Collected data
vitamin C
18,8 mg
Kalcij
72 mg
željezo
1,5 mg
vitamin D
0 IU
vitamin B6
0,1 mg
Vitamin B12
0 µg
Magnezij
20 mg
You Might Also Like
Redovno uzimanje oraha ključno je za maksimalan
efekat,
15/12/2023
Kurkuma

◆ Work task:
What is needed here is an exact reproduction of all the entries.

◆ Solution for this task:
vitamin C
18,8 mg
Kalcij
72 mg
željezo
1,5 mg
vitamin D
0 IU
vitamin B6
0,1 mg
Vitamin B12
0 µg
Magnezij
20 mg
You Might Also Like
Redovno uzimanje oraha ključno je za maksimalan
efekat,
15/12/2023
Kurkuma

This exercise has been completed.